Exercise aim |
In the data below, find the line containing "con contenidos relevantes y útiles para tu", then set down that line and every later line up to and including the line containing "liminares dos Censos 2021, o concelho de", exactly.

Task data |
================================

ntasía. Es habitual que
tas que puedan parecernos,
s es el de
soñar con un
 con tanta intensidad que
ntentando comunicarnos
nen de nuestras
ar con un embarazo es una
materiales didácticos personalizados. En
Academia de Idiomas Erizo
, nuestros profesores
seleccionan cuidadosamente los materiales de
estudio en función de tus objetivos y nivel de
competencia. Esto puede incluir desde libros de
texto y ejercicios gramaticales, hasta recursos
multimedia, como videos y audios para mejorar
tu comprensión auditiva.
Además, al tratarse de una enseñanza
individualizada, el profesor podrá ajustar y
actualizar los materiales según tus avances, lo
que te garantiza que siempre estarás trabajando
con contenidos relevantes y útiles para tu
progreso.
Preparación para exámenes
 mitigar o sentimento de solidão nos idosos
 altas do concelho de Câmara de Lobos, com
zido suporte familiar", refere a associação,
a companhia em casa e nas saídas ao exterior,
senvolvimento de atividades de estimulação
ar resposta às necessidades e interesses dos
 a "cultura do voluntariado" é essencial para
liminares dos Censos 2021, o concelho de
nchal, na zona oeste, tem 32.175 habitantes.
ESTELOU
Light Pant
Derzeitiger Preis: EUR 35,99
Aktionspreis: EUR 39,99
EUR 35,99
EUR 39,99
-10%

================================

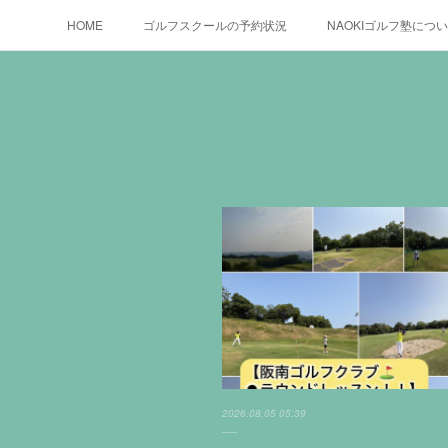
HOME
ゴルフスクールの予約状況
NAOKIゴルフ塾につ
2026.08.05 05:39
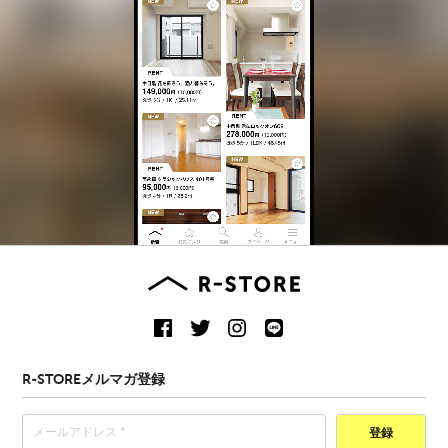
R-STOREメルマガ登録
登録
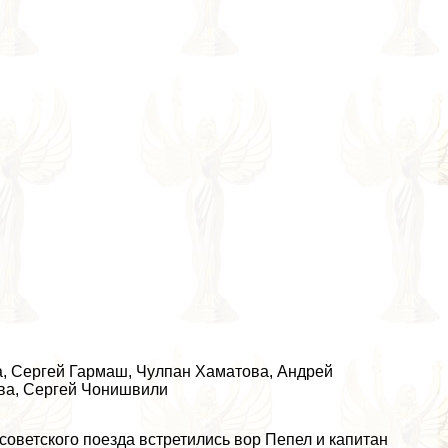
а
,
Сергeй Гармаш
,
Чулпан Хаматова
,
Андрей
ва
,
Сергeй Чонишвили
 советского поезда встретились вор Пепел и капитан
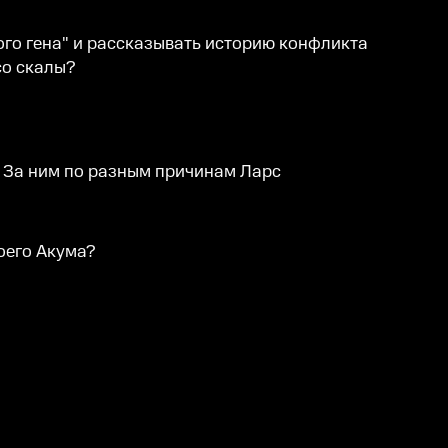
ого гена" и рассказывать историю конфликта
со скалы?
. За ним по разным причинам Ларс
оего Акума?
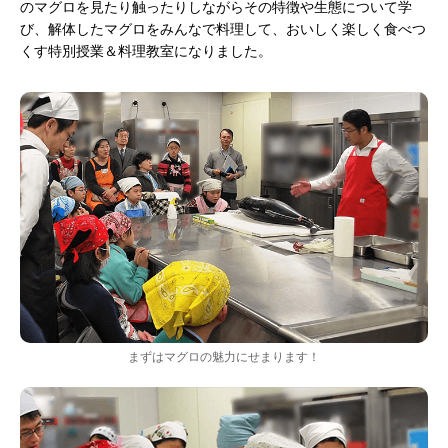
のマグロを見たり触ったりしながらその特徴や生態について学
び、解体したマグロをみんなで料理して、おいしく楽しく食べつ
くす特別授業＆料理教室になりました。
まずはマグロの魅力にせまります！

================================

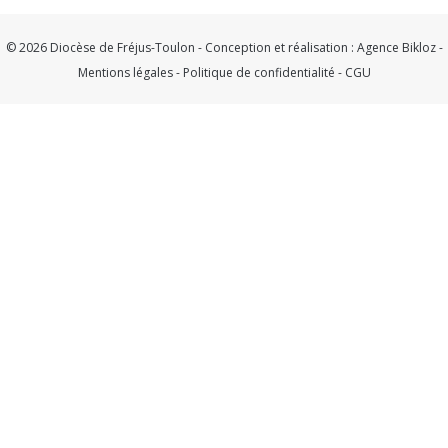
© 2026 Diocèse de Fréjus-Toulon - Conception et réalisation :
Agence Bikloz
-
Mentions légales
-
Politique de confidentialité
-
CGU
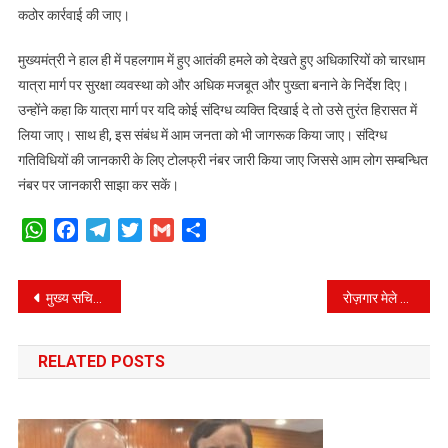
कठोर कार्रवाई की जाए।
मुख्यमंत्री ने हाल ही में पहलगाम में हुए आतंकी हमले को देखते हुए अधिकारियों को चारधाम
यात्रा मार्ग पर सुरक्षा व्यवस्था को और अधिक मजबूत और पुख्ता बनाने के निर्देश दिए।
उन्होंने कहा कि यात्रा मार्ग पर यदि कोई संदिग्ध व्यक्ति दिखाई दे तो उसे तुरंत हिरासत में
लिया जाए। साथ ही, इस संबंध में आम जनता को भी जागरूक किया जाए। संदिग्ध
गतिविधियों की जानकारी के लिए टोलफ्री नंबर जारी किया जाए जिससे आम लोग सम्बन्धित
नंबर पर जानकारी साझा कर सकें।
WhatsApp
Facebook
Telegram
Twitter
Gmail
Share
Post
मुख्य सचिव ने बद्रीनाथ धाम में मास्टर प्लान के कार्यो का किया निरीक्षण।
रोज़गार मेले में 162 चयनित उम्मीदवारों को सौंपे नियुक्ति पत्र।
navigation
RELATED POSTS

================================

Solution to this problem |
con contenidos relevantes y útiles para tu
progreso.
Preparación para exámenes
 mitigar o sentimento de solidão nos idosos
 altas do concelho de Câmara de Lobos, com
zido suporte familiar", refere a associação,
a companhia em casa e nas saídas ao exterior,
senvolvimento de atividades de estimulação
ar resposta às necessidades e interesses dos
 a "cultura do voluntariado" é essencial para
liminares dos Censos 2021, o concelho de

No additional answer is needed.